Que cette nuit parût longue à Antiphane ! Il était resté éveillé durant tout ce temps et s'occupa à surveiller l'entrée. Il eut le loisir de voir du coin de l'oeil la bougie se consumer à petit feu. A un moment, il craignit qu'elle ne s'éteigne avant la levée du jour. Mais alors qu'elle commençait à faiblir, tout comme lui d'ailleurs, il entrevit le soleil se lever. Les rayons s'infiltrèrent avec chaleur et enfin il put souffler. La nuit venait de prendre fin.
Il avait également entendu quelques pas sur le pont. A chaque fois que cela se produisait, il redoublait de vigilance, mais jamais personne ne vint troubler sa solitude. A plusieurs reprises, il s'était senti piquer du nez, mais il lui suffisait de secouer la tête pour se maintenir éveiller. Il eut également l'occasion de réfléchir au moyen de s'enfuir, seul. Il avait juste à dire qu'il ne pouvait plus accompagner Kalavati, car un imprévu l'en empêchait. Pour justifier ce mensonge, il dirait également qu'il était proche de son frère et il ressentait comme quelque chose d'anormal.
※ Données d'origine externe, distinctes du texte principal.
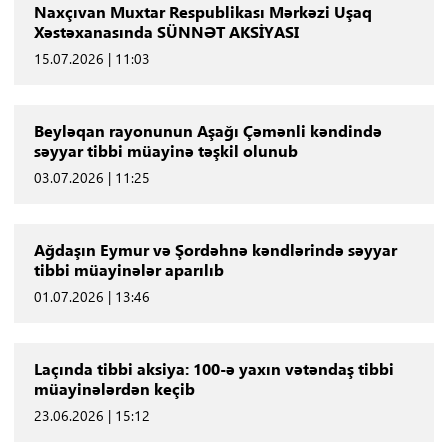
Naxçıvan Muxtar Respublikası Mərkəzi Uşaq
Xəstəxanasında SÜNNƏT AKSİYASI
15.07.2026 | 11:03
Beyləqan rayonunun Aşağı Çəmənli kəndində
səyyar tibbi müayinə təşkil olunub
03.07.2026 | 11:25
Ağdaşın Eymur və Şordəhnə kəndlərində səyyar
tibbi müayinələr aparılıb
01.07.2026 | 13:46
Laçında tibbi aksiya: 100-ə yaxın vətəndaş tibbi
müayinələrdən keçib
23.06.2026 | 15:12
Puis si cela ne convenait toujours pas, c'était la même chose. Il prenait déjà la peine de trouver un excuse !
Lorsqu'il remonta sur le pont, certains étaient déjà debout à observer le ciel s'éclaircir tandis que d'autres se réveillaient lentement lorsque les discussions de politesse reprirent. Il prit soin d'observer le visage de chacun et remarqua qu'ils avaient tous l'air fatigué. Il en arriva à se demander si en réalité tout le monde n'avait pas fait semblant de dormir, comme lui l'avait fait. Il jugea préférable de se taire, jugeant qu'il n'était pas nécessaire de jouer les hypocrites en demandant s'ils avaient bien dormi. Cela ne l'intéressaient pas.
Quelques heures après, tandis que la journée était déjà bien entamée, la petite compagnie put apercevoir des bâtisses apparaître au loin. Il jeta un regard interrogateur à Meriel qui lui répondit avec son éternel sourire.
« C'est bien Guttevald que nous voyons là-bas. »
Il pointa du doigt la direction dans laquelle ils allaient. Tout le monde se prépara pour descendre au prochain arrêt. Antiphane arrivait sans difficulté à cacher son soulagement de bientôt se séparer, mais il était le premier à attendre penché sur le rebord à observer la ville s'approcher d'eux. C'est à cet instant que Lounou s'approcha de lui pour parler. Il l'observa, intrigué.
« Nous ne comptons pas rester longtemps. Nous ne sommes que de passage, mais si vous souhaitez repartir avec nous, cela ne posera aucun problème. »
Antiphane sentit bien qu'elle n'était pas tout à fait sincère. Elle aussi semblait soulagée de la séparation à venir. Il n'arrivait pas à comprendre pourquoi on leur proposa de les accompagner après une telle nuit. Il fallait avoir subi un mauvais sort de Sayah pour ne pas se rendre compte du malaise qui s'était établi entre eux.
« Une obligation me contraint de vous abandonner, désolé. » Puis il se retourna vers Kalavati et lui adressa la parole pour la première fois de la journée. « Kalavati ? Je tiens à m'excuser, mais je ne pourrai pas vous accompagner à la bibliothèque, je me suis rappelé que j'avais une course urgente à faire et qui ne peut attendre. »
Puis il se tourna vers Sekhmet comme pour attendre une réaction.